Abstract:
Raising money for investment to keep up with competitive environment at the same time maintaining a healthy capital structure in a company to ensure its financial stability is one of challenging decisions managers are confronted with. Managers should be aware of the financial leverage of their businesses in order to avoid any financial distress and whether it affects the financial performance of the firm. Thus, this study was to assess the level of influence of capital structure on financial performance of five selected commercial banks in Rwanda.
To achieve that objective, debt to equity ratio and debt to asset were used to characterize capital structure while financial performance was measured using Return on Equity, Return on Asset, and Net Interest Margin. The study used annual time series data from 2010-2019 in five major commercial banks in Rwanda. By the use of R-program for statistical computing, trend analysis was performed to examine capital structure and financial performance of five selected major commercial banks. In addition, correlation analysis and Ordinary Least Square linear regression analysis were performed to explore the relationship between capital structure and financial performance.
Findings showed that there was positive and statistically significant linear association between ROE and D/E in Bank of Kigali and Equity banks while there was a negative relationship found in BPR Atlas Mara. The results showed an unstable up-and-down (fluctuation) movement in capital structure indicating that there was no targeted optimum debt to equity ratio (leverage ratio) that any banks aimed to reach –which is contrary to what static trade-off theory of capital structure would predict.

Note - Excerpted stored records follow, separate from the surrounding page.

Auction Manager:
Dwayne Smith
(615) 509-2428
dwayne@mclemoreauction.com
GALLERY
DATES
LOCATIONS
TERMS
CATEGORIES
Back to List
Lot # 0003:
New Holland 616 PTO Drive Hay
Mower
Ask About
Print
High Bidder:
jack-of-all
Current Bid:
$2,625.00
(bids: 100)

In addition, financial performance was also unstable with fluctuation movements in all five banks which indicates a somewhat risky environment for investment.

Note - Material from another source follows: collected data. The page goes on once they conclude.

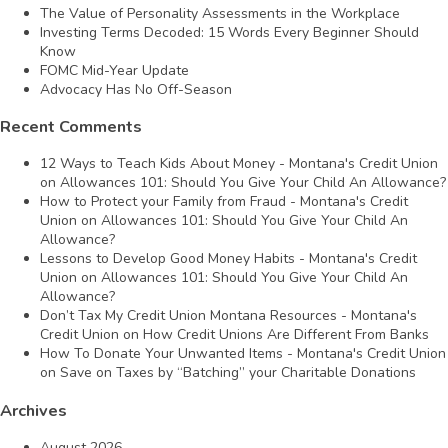
The Value of Personality Assessments in the Workplace
Investing Terms Decoded: 15 Words Every Beginner Should
Know
FOMC Mid-Year Update
Advocacy Has No Off-Season
Recent Comments
12 Ways to Teach Kids About Money - Montana's Credit Union
on
Allowances 101: Should You Give Your Child An Allowance?
How to Protect your Family from Fraud - Montana's Credit
Union
on
Allowances 101: Should You Give Your Child An
Allowance?
Lessons to Develop Good Money Habits - Montana's Credit
Union
on
Allowances 101: Should You Give Your Child An
Allowance?
Don’t Tax My Credit Union Montana Resources - Montana's
Credit Union
on
How Credit Unions Are Different From Banks
How To Donate Your Unwanted Items - Montana's Credit Union
on
Save on Taxes by “Batching” your Charitable Donations
Archives
August 2026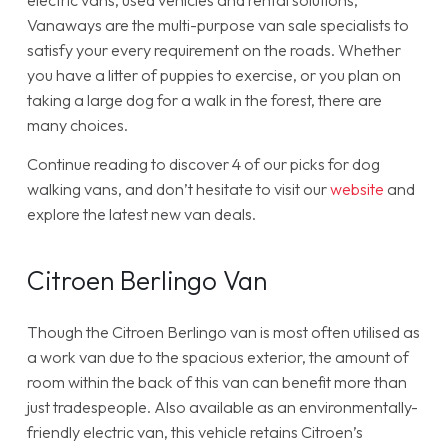
electric vans, used vehicles and rental solutions,
Vanaways are the multi-purpose van sale specialists to
satisfy your every requirement on the roads. Whether
you have a litter of puppies to exercise, or you plan on
taking a large dog for a walk in the forest, there are
many choices.
Continue reading to discover 4 of our picks for dog
walking vans, and don’t hesitate to visit our
website
and
explore the latest new van deals.
Citroen Berlingo Van
Though the Citroen Berlingo van is most often utilised as
a work van due to the spacious exterior, the amount of
room within the back of this van can benefit more than
just tradespeople. Also available as an environmentally-
friendly electric van, this vehicle retains Citroen’s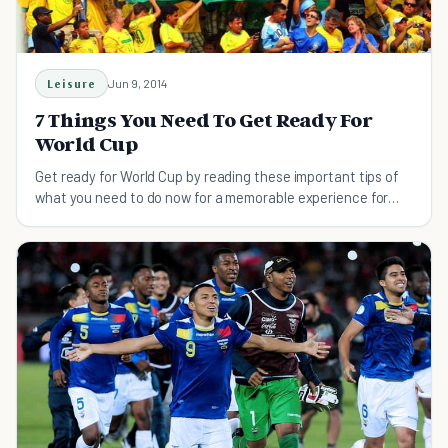
Leisure
Jun 9, 2014
7 Things You Need To Get Ready For
World Cup
Get ready for World Cup by reading these important tips of
what you need to do now for a memorable experience for
you and your friends.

In regard to the relationship between capital structure and financial performance, the results indicate that there is no common and definite answer to whether the capital structure affect the financial performance. That is to say, the relationship between capital structure and financial performance varies depending on each bank. The findings of this study show that the relationship between capital structure and financial performance is firm specific and cannot be generalized in the banking industry. As such, each bank should analyse its capital structure and its impact on financial performance and take appropriate actions.